Jud,
As I am at pains to remind people every day in my line of work, reality and a person's idea of reality are related but quite separate entities. And one much always keep in mind which is operating in a given situation.
If I step out in front of a speeding bus at lunch time, what matters at that moment is reality. It hits me or doesn't. My injuries are fatal or not. It hits me square-on or just clips my leg.
If I'm deciding whether to cross the street against the light, reality is not in play. I am not in that moment doing a decades-long scientific investigation of the probabilities associate with a bus coming or not, how fast it is moving, how good I am at dodging if it does. I am making that decision based on the version of "reality" that exists in my at that moment in time. And our personal "reality" for most things is highly unstable across varied situations.
If I'm late to a meeting, walking fast and still thinking about the presentation I just left which pissed me off by running a half-hour long I absolutely guarantee you I will assess the probability of a bus hitting me while crossing against the light as lower than if I'm killing time on my lunch hour and perfectly relaxed. It's human nature for emotional and biochemical arousal states to influence our perception of the odds of various outcomes. Unavoidable, really. Although in certain contexts people can discipline themselves to take such factors into account and not go too far astray.
The decision about putting or picking up on the last hole of a tight match is totally based on subjective "reality" perceptions. There is no information available during a speculative bull session to inform an estimate of "the right decision". The whole thing is totally dependent on factors that can only be assessed while you're standing on that green at that moment. And that's not a time when Dave Pelz is available to come do a study, any decision reached is gong to be subject to the vagaries of the mental, emotional and arousal state of the players involved.
Which is why it's perfectly sensible to stick to general principles and not engage in obviousness arguments predicated on understanding the scientific probabilities that obtain. Because they don't. A general principle that seems quite defensible for golfers is not to forgo attempting a putt which will will the match. I personally have a hard time seeing any argument against that which would be persuasive as a general principle. And I reject references to objective probability charts are irrelevant.
Jim C,
The whole point of Vegas' existence is that the games are contrived such that there is no conceivable situation in which the odds favor the player. Me and you having a putting contest is not analogous to me and you each pulling a slot machine lever.

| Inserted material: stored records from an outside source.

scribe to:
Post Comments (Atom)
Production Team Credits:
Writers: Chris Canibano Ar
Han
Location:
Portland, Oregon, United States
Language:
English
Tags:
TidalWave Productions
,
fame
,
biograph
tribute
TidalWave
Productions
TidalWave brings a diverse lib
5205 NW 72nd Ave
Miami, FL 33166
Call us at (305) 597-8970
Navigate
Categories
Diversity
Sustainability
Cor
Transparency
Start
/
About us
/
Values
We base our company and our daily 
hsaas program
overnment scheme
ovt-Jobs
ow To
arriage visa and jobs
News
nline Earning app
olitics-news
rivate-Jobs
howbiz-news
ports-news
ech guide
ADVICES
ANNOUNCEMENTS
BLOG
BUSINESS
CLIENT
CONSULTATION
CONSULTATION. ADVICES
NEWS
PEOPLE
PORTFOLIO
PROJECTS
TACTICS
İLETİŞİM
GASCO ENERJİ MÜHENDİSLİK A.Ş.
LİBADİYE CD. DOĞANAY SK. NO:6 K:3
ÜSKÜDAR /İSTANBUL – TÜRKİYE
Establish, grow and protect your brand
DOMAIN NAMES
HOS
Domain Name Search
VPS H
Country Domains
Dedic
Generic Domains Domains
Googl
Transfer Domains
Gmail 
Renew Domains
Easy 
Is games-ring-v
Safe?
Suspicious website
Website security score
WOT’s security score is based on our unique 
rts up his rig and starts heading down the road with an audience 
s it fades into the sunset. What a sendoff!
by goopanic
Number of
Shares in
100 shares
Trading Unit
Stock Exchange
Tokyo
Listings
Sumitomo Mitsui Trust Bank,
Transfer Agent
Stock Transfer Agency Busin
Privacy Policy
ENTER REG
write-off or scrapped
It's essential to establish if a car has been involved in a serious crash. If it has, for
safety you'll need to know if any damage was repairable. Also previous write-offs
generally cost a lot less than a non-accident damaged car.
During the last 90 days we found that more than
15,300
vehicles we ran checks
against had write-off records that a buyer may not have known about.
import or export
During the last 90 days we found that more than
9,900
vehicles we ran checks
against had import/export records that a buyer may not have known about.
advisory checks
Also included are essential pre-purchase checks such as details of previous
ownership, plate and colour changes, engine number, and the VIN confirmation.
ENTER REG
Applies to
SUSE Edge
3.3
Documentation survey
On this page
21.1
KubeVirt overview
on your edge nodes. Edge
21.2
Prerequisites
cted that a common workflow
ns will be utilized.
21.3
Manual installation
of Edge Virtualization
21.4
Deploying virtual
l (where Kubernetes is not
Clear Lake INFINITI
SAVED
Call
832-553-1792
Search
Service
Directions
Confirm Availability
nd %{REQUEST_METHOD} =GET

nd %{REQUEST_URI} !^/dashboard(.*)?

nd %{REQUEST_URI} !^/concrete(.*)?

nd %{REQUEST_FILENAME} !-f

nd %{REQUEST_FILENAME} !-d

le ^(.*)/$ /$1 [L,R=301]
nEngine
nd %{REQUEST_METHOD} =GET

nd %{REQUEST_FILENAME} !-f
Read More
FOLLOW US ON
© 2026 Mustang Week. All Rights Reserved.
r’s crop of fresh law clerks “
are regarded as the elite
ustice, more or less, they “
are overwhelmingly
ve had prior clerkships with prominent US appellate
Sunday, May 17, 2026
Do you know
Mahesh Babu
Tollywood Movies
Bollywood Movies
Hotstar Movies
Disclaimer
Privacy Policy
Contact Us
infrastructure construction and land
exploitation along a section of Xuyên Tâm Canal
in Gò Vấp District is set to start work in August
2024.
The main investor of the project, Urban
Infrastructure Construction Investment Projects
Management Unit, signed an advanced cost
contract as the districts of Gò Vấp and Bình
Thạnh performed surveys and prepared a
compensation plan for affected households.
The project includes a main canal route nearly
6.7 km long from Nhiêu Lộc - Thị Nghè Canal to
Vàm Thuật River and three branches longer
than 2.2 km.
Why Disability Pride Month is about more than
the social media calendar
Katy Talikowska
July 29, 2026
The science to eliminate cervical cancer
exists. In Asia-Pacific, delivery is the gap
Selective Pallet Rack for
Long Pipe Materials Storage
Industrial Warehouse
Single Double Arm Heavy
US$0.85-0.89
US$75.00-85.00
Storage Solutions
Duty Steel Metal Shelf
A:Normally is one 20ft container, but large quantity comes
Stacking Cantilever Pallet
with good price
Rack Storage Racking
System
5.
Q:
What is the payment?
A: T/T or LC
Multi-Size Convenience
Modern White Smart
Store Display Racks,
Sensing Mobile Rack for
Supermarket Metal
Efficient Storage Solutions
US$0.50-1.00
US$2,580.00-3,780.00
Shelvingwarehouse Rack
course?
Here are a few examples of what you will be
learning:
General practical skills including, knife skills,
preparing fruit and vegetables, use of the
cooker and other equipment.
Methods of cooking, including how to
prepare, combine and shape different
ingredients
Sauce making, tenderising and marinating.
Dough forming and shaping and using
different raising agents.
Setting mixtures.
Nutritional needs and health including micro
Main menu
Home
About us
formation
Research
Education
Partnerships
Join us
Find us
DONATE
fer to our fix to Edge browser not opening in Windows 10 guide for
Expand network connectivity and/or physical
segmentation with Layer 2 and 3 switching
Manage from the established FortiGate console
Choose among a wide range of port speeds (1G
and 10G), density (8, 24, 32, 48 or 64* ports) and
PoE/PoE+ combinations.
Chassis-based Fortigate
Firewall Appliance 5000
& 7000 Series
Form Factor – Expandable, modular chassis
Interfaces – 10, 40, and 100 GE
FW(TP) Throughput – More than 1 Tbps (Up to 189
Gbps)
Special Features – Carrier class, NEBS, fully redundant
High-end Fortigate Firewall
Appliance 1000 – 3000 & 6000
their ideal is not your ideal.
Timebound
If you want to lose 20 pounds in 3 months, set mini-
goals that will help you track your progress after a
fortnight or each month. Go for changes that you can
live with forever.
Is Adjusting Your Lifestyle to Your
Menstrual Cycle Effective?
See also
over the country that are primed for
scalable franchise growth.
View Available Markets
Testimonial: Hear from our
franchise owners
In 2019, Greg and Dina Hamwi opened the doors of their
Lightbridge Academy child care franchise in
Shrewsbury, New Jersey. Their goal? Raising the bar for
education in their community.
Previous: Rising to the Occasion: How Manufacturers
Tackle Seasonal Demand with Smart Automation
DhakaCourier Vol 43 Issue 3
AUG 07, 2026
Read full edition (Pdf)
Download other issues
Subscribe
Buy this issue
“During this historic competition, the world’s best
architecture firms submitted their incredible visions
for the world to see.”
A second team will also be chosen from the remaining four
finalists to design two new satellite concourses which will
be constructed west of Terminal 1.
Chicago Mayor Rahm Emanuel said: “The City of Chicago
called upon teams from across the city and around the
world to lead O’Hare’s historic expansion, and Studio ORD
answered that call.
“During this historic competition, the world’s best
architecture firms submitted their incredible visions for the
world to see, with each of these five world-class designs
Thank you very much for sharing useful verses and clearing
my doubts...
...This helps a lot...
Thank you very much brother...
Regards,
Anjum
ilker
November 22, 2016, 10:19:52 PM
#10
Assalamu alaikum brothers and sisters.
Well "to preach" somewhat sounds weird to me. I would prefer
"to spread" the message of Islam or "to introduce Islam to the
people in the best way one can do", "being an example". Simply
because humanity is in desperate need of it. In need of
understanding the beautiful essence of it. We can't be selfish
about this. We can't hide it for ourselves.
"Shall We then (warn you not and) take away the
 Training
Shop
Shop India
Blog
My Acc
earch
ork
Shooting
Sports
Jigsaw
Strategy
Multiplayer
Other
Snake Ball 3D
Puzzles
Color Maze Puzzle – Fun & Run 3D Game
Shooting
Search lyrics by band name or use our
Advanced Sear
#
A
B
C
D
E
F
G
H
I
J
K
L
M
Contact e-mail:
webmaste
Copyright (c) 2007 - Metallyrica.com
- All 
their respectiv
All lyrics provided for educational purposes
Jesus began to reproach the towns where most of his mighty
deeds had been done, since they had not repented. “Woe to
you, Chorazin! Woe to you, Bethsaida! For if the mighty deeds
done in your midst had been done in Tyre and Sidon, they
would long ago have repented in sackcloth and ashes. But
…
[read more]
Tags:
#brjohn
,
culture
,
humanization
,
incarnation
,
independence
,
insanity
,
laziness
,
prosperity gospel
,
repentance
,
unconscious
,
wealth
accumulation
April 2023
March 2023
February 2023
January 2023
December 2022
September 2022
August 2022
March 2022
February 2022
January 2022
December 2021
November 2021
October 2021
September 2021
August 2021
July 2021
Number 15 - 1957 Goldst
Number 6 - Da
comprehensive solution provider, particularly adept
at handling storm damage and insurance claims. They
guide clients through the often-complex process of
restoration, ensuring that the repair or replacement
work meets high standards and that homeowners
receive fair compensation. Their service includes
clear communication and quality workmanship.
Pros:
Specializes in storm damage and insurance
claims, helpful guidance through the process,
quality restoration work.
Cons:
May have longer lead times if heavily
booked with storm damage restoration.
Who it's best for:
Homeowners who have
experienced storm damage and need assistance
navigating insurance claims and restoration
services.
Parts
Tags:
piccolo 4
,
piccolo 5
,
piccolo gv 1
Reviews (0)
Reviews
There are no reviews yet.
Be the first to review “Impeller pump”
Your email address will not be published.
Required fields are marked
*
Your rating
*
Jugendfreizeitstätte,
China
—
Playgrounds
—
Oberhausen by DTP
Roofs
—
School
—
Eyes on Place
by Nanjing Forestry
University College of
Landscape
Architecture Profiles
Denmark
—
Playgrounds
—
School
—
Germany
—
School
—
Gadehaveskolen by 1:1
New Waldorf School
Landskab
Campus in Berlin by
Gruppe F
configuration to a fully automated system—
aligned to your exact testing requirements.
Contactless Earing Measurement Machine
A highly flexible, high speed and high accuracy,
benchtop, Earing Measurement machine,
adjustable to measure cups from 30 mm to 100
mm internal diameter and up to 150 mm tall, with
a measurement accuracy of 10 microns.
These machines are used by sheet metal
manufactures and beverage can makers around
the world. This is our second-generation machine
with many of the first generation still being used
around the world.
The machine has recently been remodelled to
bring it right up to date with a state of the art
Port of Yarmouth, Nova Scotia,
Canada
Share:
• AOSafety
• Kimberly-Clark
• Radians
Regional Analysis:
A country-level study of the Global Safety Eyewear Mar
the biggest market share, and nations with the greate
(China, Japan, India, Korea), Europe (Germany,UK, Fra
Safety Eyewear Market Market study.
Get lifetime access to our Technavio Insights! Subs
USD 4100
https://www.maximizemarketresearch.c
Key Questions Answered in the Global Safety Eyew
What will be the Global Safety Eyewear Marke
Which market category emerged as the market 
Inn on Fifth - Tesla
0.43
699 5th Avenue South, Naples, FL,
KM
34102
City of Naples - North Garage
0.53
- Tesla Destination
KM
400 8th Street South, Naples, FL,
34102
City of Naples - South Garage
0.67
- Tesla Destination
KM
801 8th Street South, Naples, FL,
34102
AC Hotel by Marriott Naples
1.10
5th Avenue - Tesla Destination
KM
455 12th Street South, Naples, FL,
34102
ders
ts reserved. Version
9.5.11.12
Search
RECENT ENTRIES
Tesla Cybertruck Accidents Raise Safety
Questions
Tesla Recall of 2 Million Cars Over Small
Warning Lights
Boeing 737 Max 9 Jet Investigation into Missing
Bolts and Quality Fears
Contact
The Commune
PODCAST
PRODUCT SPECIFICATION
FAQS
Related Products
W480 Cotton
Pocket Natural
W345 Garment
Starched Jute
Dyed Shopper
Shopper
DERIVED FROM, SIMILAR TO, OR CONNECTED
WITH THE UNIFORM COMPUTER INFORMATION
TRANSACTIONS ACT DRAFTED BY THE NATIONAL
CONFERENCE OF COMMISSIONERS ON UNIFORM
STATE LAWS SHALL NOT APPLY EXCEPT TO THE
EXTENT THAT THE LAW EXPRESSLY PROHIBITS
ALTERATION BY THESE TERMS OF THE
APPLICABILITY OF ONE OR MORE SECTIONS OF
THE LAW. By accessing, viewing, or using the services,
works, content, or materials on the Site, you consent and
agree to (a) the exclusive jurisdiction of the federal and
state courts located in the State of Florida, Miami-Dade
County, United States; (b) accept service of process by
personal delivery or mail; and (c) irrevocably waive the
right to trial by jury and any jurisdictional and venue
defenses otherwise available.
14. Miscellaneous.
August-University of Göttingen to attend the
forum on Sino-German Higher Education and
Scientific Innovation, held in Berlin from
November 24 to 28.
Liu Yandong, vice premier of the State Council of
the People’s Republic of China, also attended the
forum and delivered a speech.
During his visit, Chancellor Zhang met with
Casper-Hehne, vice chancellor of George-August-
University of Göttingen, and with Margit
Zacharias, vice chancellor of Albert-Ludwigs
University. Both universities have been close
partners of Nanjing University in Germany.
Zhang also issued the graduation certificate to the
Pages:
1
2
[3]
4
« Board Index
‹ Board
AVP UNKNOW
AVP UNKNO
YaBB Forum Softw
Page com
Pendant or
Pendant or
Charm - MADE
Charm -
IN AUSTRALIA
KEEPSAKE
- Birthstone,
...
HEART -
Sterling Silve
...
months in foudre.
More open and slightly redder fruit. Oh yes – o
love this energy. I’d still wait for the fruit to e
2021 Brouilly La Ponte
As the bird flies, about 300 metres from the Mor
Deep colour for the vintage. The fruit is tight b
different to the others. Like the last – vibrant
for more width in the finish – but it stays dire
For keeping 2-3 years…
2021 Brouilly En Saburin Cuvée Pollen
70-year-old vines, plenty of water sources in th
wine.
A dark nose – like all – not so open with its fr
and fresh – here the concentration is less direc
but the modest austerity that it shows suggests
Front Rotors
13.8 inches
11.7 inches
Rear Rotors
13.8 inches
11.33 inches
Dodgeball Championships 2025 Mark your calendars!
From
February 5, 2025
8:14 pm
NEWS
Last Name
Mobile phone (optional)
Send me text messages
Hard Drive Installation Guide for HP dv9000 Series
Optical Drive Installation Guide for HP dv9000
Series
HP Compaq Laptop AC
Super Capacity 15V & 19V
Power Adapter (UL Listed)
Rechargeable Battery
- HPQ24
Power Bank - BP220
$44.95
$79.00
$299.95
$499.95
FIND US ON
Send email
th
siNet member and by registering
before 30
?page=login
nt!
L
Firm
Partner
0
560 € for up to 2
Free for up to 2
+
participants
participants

If Dave Pelz draw a graph of the likelihood of a 15-handicapper making a first putt under such and such specified conditions, that is a post hoc description of a bunch of observations in which all manner of things are assumed to "average out". If Dave Pelz draws a graph of how likely the next coin flip is to come up heads, that is probabilistic in a way that the Dave Pelz putting data is not. The odds are exactly 50/50 with each toss, they aren't 10/90 sometimes and 80/20 other times but if you flip enough you can get an average number. There is a probabilistic component to putting but it is rather small in importance compared to the non-random factors at play. Vegas is constructed by giving the appearance that non-random factors are much more (relatively) important than they are while assuring that the probabilistic effects in fact dominate the outcome.